- [YOUR INSTRUCTIONS]
Among these entries, how many lines have the string "header" in them? Only the number is needed.

- [GIVEN DATA]

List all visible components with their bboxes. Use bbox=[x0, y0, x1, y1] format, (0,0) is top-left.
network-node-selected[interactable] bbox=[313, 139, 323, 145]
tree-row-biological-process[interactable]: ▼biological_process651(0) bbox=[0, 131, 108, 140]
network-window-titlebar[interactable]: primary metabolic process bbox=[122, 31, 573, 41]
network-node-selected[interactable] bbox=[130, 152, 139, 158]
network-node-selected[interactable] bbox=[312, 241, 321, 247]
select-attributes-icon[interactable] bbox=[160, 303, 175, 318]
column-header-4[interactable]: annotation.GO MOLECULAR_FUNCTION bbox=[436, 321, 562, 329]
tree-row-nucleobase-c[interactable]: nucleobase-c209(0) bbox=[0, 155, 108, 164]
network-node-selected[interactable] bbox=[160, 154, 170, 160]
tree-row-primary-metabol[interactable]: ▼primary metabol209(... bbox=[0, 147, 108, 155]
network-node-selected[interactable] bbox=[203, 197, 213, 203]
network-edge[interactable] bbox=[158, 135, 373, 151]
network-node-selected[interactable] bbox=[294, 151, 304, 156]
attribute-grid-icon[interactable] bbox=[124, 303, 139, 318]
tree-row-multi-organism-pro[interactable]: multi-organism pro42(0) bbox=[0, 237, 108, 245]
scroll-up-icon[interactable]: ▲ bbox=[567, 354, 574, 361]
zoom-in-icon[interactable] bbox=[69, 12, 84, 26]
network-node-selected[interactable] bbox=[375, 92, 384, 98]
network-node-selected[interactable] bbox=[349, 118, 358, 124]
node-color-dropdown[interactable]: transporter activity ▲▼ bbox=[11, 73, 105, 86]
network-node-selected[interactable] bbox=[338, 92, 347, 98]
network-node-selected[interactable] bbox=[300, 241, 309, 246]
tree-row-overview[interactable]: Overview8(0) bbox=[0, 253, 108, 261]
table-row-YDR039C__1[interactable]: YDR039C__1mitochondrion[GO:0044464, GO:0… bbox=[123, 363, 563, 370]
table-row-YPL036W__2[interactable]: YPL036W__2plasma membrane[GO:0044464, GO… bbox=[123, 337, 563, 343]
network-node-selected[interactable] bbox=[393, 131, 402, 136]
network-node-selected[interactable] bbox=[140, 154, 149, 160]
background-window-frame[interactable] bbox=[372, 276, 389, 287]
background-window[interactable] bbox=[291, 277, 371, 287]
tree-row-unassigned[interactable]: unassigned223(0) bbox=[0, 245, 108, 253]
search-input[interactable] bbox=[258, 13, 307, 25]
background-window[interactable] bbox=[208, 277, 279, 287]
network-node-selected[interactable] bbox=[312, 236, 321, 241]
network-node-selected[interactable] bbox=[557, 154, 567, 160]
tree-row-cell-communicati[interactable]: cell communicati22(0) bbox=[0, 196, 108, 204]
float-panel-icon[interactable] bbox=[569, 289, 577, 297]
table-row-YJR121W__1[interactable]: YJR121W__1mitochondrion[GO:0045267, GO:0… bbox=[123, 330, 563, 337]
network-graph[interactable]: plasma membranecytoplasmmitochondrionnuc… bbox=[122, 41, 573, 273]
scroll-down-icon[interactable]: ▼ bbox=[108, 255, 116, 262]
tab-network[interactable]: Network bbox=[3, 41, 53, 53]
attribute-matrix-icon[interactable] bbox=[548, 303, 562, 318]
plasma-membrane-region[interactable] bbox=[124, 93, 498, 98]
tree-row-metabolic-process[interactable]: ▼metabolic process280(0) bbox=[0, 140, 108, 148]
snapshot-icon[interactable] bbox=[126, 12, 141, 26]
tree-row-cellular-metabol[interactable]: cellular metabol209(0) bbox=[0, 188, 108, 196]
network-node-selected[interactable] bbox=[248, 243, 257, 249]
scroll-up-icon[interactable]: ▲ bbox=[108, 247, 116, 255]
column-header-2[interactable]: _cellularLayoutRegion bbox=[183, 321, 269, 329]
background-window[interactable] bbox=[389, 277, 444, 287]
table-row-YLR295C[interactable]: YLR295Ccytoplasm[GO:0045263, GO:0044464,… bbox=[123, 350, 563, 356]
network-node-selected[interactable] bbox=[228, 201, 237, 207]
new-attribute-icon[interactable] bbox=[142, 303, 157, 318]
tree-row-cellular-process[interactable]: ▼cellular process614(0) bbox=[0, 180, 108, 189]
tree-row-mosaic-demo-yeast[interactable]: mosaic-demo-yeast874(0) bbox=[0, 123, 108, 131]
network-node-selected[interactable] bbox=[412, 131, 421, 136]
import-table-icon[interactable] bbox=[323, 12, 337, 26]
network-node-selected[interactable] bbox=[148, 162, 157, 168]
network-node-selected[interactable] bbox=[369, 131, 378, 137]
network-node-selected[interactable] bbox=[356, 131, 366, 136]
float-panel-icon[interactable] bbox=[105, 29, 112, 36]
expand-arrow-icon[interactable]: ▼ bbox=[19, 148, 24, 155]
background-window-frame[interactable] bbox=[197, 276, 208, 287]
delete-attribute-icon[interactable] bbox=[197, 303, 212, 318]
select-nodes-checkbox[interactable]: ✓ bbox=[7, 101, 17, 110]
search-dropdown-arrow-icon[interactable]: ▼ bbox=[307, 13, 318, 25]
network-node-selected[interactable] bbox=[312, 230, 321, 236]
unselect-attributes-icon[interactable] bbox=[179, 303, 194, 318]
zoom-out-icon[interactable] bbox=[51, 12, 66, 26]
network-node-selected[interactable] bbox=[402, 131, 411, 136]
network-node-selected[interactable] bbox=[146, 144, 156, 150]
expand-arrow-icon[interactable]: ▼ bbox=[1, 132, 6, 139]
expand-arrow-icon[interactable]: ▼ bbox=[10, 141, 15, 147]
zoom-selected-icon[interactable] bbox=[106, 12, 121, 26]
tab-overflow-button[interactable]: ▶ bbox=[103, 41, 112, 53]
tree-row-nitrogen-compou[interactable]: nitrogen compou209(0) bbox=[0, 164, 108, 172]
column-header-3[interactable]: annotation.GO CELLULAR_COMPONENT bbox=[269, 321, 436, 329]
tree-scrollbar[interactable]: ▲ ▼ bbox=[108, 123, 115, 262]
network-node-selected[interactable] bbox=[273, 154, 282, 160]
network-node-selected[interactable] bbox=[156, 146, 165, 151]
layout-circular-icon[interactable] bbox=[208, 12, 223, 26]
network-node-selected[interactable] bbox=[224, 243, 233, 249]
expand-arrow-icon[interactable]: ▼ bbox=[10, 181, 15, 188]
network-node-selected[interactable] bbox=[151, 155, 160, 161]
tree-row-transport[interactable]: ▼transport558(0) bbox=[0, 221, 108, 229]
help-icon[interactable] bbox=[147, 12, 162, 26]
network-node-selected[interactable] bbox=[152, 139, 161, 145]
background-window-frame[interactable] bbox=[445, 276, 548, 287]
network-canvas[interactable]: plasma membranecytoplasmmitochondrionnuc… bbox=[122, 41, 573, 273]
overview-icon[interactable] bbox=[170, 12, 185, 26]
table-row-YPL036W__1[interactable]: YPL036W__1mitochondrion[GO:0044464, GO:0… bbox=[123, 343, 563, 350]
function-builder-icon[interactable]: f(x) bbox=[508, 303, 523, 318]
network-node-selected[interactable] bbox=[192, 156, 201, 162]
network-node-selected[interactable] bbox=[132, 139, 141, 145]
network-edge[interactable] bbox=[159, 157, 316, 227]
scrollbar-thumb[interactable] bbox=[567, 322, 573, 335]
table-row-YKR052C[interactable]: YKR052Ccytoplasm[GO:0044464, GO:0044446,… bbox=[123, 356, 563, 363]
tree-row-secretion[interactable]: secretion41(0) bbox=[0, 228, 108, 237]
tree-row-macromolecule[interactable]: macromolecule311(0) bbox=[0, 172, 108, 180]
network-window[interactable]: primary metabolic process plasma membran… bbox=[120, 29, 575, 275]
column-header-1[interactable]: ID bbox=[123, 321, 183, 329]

- [REPLY]
4